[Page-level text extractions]
——

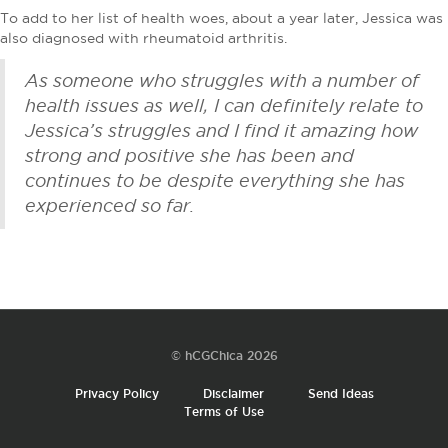
To add to her list of health woes, about a year later, Jessica was
also diagnosed with rheumatoid arthritis.
As someone who struggles with a number of
health issues as well, I can definitely relate to
Jessica’s struggles and I find it amazing how
strong and positive she has been and
continues to be despite everything she has
experienced so far.
© hCGChica 2026
Privacy Policy
Disclaimer
Send Ideas
Terms of Use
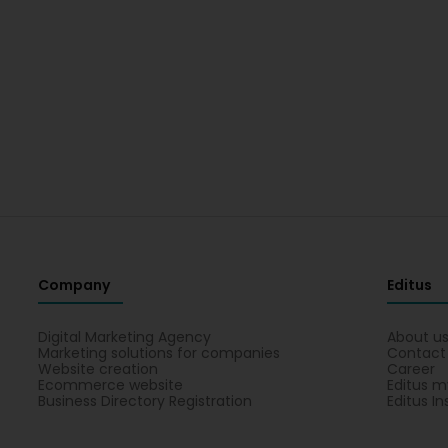
Company
Editus
Digital Marketing Agency
About u
Marketing solutions for companies
Contact
Website creation
Career
Ecommerce website
Editus m
Business Directory Registration
Editus In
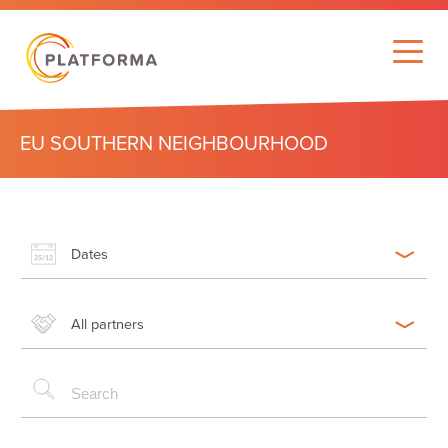
EU SOUTHERN NEIGHBOURHOOD
Dates
All partners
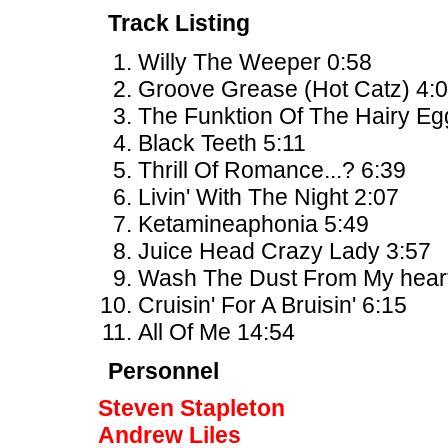
Track Listing
Willy The Weeper 0:58
Groove Grease (Hot Catz) 4:
The Funktion Of The Hairy Eg
Black Teeth 5:11
Thrill Of Romance...? 6:39
Livin' With The Night 2:07
Ketamineaphonia 5:49
Juice Head Crazy Lady 3:57
Wash The Dust From My heart
Cruisin' For A Bruisin' 6:15
All Of Me 14:54
Personnel
Steven Stapleton
Andrew Liles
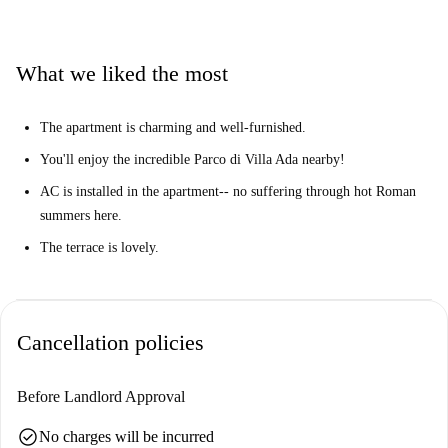
enormous Parco di Villa Ada, where you can spend warm days relaxing
under the sun. Nearby, you'll also find plenty of restaurants, cafes, and
even a gym!
What we liked the most
The apartment is charming and well-furnished.
You'll enjoy the incredible Parco di Villa Ada nearby!
AC is installed in the apartment-- no suffering through hot Roman
summers here.
The terrace is lovely.
Cancellation policies
Before Landlord Approval
check_circle
No charges will be incurred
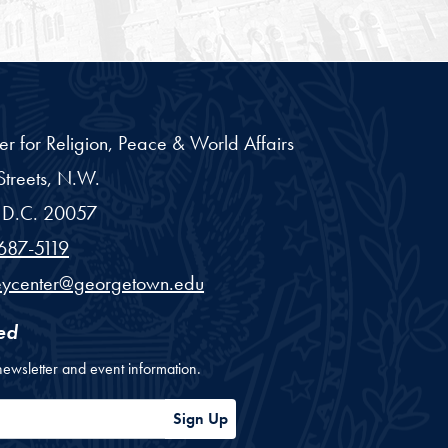
er for Religion, Peace & World Affairs
treets, N.W.
D.C.
20057
687-5119
eycenter@georgetown.edu
ed
newsletter and event information.
ess
Sign Up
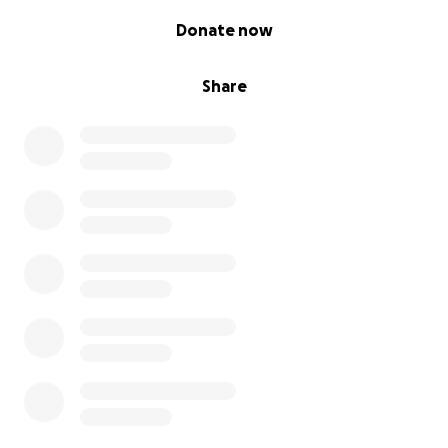
0% complete
Donate now
Share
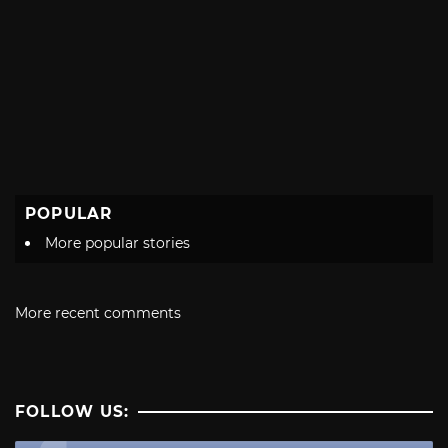
POPULAR
More popular stories
More recent comments
FOLLOW US:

——

▶ [Required work]
Where a line in the records above contains the word "health", copy that line.

▶ [Result]
To add to her list of health woes, about a year later, Jessica was
health issues as well, I can definitely relate to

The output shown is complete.